AHA lays out blueprint to improve affordability, care access and quality

The American Hospital Association (AHA) published Tuesday a report aimed at lowering healthcare costs, improving access and enhancing the quality of care at hospitals and health systems across the U.S.

The “Making Healthcare More Affordable” report (PDF) contains five overarching actionable strategies and solutions aimed at improving individual and community health; transforming care delivery; reducing administrative waste; lowering drug and device costs and innovating solutions to improve care outcomes.

The organization notes affordability challenges are a “multifaceted issue” often involving redistribution of costs. 

“Realizing genuine affordability gains at a systemic level will necessitate collaborative efforts among all stakeholders,” the organization said. “Thus, we call on purchasers, policymakers, technology companies, drug and supply manufacturers, and individuals to collaborate with us on these efforts.” 

The organization notes six drivers behind health care costs in an accompanying infographic (PDF), including: 

  • More patients with greater complexity
  • Care that cannot be replaced by robots or artificial intelligence
  • Soaring input costs, led by drugs
  • Administrative burden and middlemen
  • Costs being shifted to patients by corporate insurers
  • Inadequate payments for essential services

Solutions range across the overarching themes in the report.
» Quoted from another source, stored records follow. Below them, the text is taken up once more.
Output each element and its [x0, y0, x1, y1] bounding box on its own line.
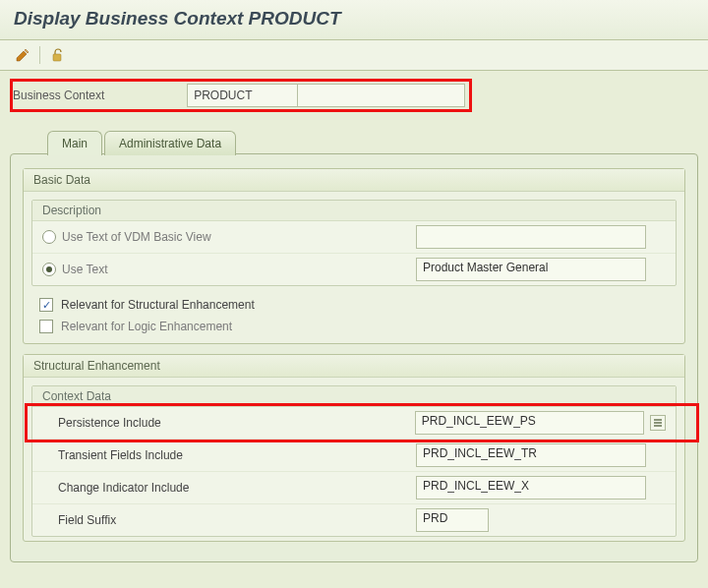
desc-opt-vdm-value — [416, 225, 646, 249]
title-bar: Display Business Context PRODUCT — [0, 0, 708, 40]
desc-opt-vdm-row: Use Text of VDM Basic View — [32, 221, 676, 254]
context-data-title: Context Data — [32, 386, 676, 407]
tab-main[interactable]: Main — [47, 131, 102, 155]
desc-opt-vdm-label-wrap[interactable]: Use Text of VDM Basic View — [42, 230, 416, 244]
field-suffix-value[interactable]: PRD — [416, 508, 489, 532]
persistence-include-row: Persistence Include PRD_INCL_EEW_PS — [32, 407, 676, 440]
checkbox-logic[interactable] — [39, 320, 53, 333]
svg-rect-0 — [53, 54, 61, 61]
description-group: Description Use Text of VDM Basic View U… — [31, 200, 677, 286]
persistence-include-value[interactable]: PRD_INCL_EEW_PS — [415, 411, 644, 435]
relevant-structural-row[interactable]: Relevant for Structural Enhancement — [24, 294, 684, 316]
transient-fields-row: Transient Fields Include PRD_INCL_EEW_TR — [32, 440, 676, 472]
field-suffix-label: Field Suffix — [42, 513, 416, 527]
rows-icon — [653, 418, 663, 428]
lock-open-icon — [49, 47, 65, 63]
field-suffix-row: Field Suffix PRD — [32, 504, 676, 536]
structural-enhancement-title: Structural Enhancement — [24, 355, 684, 378]
page-title: Display Business Context PRODUCT — [14, 8, 341, 29]
pencil-icon — [15, 47, 30, 63]
tab-administrative-data[interactable]: Administrative Data — [104, 131, 236, 155]
persistence-include-label: Persistence Include — [42, 416, 415, 430]
checkbox-structural[interactable] — [39, 298, 53, 312]
desc-opt-text-row: Use Text Product Master General — [32, 254, 676, 285]
tab-area: Main Administrative Data Basic Data Desc… — [6, 130, 702, 563]
description-title: Description — [32, 201, 676, 221]
svg-rect-3 — [654, 425, 662, 427]
business-context-value: PRODUCT — [187, 84, 297, 107]
change-indicator-value[interactable]: PRD_INCL_EEW_X — [416, 476, 646, 500]
edit-button[interactable] — [14, 46, 31, 64]
business-context-label: Business Context — [13, 88, 187, 102]
structural-enhancement-group: Structural Enhancement Context Data Pers… — [23, 354, 685, 542]
context-data-group: Context Data Persistence Include PRD_INC… — [31, 385, 677, 537]
basic-data-title: Basic Data — [24, 169, 684, 192]
transient-fields-label: Transient Fields Include — [42, 448, 416, 462]
radio-text[interactable] — [42, 263, 56, 276]
desc-opt-vdm-label: Use Text of VDM Basic View — [62, 230, 211, 244]
transient-fields-value[interactable]: PRD_INCL_EEW_TR — [416, 443, 646, 467]
toolbar — [0, 40, 708, 71]
desc-opt-text-label: Use Text — [62, 263, 107, 276]
svg-rect-2 — [654, 422, 662, 424]
relevant-structural-label: Relevant for Structural Enhancement — [61, 298, 255, 312]
relevant-logic-row[interactable]: Relevant for Logic Enhancement — [24, 316, 684, 343]
basic-data-group: Basic Data Description Use Text of VDM B… — [23, 168, 685, 344]
desc-opt-text-value: Product Master General — [416, 258, 646, 281]
lock-button[interactable] — [48, 46, 66, 64]
desc-opt-text-label-wrap[interactable]: Use Text — [42, 263, 416, 276]
toolbar-separator — [39, 46, 40, 64]
tab-panel-main: Basic Data Description Use Text of VDM B… — [10, 153, 698, 562]
change-indicator-row: Change Indicator Include PRD_INCL_EEW_X — [32, 472, 676, 504]
relevant-logic-label: Relevant for Logic Enhancement — [61, 320, 232, 333]
business-context-desc — [298, 84, 465, 107]
tab-row: Main Administrative Data — [47, 130, 702, 154]
expand-icon[interactable] — [650, 415, 666, 431]
radio-vdm[interactable] — [42, 230, 56, 244]
change-indicator-label: Change Indicator Include — [42, 481, 416, 495]
svg-rect-1 — [654, 419, 662, 421]
business-context-row: Business Context PRODUCT — [10, 79, 472, 112]
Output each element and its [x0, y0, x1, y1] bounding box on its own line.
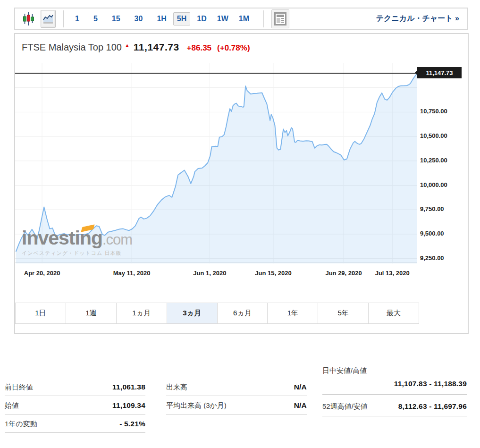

Improving overall health includes suggestions on increasing access to primary care and prevention and improving pricing transparency, while the organization highlights reducing regulatory friction as one factor to improve affordability.

“As the backbone of our health care system, hospitals and health systems are committed to delivering high-quality, accessible and affordable care in every community,” said Rick Pollack, AHA president and CEO, in a statement. “But hospitals cannot solve affordability alone. It will require everyone, drug companies, commercial insurers, suppliers, government, patients and others, to fix our outdated system. The strategies outlined in this report are actionable, achievable steps that can help lower costs and strengthen access to care for Americans across the country.”

The report comes as hospitals across the nation are facing increasing scrutiny on their role in the affordability crisis from legislators, competing industry groups and think tanks alike.

In April, CEOs of HCA Healthcare, CommonSpirit Health, NewYork-Presbyterian and ECU Health went before the U.S. House Ways and Means Committee to discuss rising costs. The more than four-hour hearing also touched on Medicare’s site-neutral payment policy, in which the executives agreed to a “rational reworking” of such payments.

The April session followed a similar mid-March hearing at the House Energy and Commerce Committee’s Subcommittee on Health.